Domain-Validity-Gated Metamorphic Testing of Scientific ML Surrogates

Scientific machine-learning (SciML) surrogates approximate expensive simulations, but exact expected outputs for arbitrary inputs are unavailable (the oracle problem). Metamorphic testing checks relations across executions, yet a candidate relation is not automatically valid: its preconditions, output mapping, and the numerical floor of the scoring operator determine whether a violation is meaningful. We study how candidate metamorphic relations (MRs) can be screened for domain validity and turned into executable, oracle-free test assets for SciML surrogates. We propose (i) a domain-validity rubric that admits a candidate only when its tolerance dominates the operator's numerical floor and its preconditions hold; (ii) an MR-card executable-asset format recording source cases, transformations, metrics, tolerances, and typed relation-level verdicts; and (iii) a case-study protocol on MeshGraphNets cylinder-flow surrogates, with a claim ledger binding every result to a tracked artifact. On a MeshGraphNets checkpoint, node permutation holds to machine precision, mirror-y is a bounded out-of-distribution stress finding rather than an exact symmetry, and absolute conservation stays deferred while a reference-relative guard passes. The same readings hold across held-out trajectories, a checkpoint roster, three further architectures, and PhysicsNeMo. On a second CFD task (compressible airfoil) the predicate instead rejects incompressible continuity on physical grounds, showing it reasons about domain validity rather than running a fixed checklist. On a second PDE family, FNO Burgers and heat surrogates run full admit/reject/execute verdicts. The evidence spans two CFD tasks and a second PDE family, supporting a validity-aware bridge from candidate MRs to auditable SciML test assets that separates model-level violations from out-of-domain applications.
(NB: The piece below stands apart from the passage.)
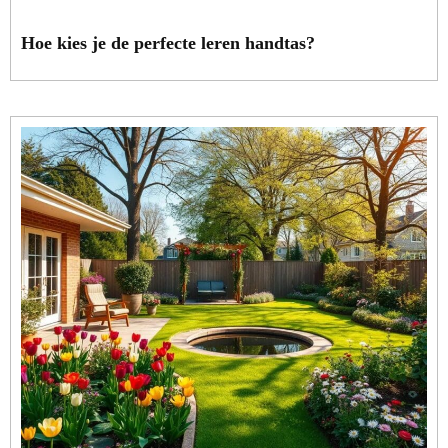
Hoe kies je de perfecte leren handtas?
翻译：科学机器学习（SciML）代理模型能够近似昂贵的仿真过程，但对于任意输入的精确期望输出通常无法获取（即预言难题）。元变形测试通过检查跨执行过程的关系来验证模型，然而候选关系并非自动有效：其前置条件、输出映射以及评分算子的数值底线共同决定了违规行为是否具有意义。本研究探索如何筛选候选元变形关系（MRs）的领域有效性，并将其转化为可执行、免于预言问题的SciML代理模型测试资产。我们提出：（i）领域有效性评估准则——仅当候选关系的容差主导算子数值底线且其前置条件成立时才予以接纳；（ii）MR卡片可执行资产格式——记录源案例、变换方法、评价指标、容差参数及类型化关系级别判决结果；（iii）基于MeshGraphNets圆柱绕流代理模型的案例研究协议——通过声明账本将每个结果与可追踪构件绑定。在MeshGraphNets检查点上发现：节点置换保持机器精度，镜像对称性表现为有界分布外应力测试而非精确对称性，绝对守恒性在参考相对守卫通过时保持延迟状态。同样的结论在保留轨迹、检查点集、三种额外架构及PhysicsNeMo框架中均成立。在第二个CFD任务（可压缩翼型）中，该谓词从物理依据上拒绝了不可压缩连续性假设，展现其对领域有效性的推理能力而非执行固定检查清单。在第二个PDE族（FNO Burgers方程与热方程代理模型）中，完整的接纳/拒绝/执行判决流程得以实施。本研究的证据覆盖两个CFD任务及第二个PDE族，支持从候选MR到可审计SciML测试资产的领域感知桥梁构建，实现模型级违规与域外应用的分离。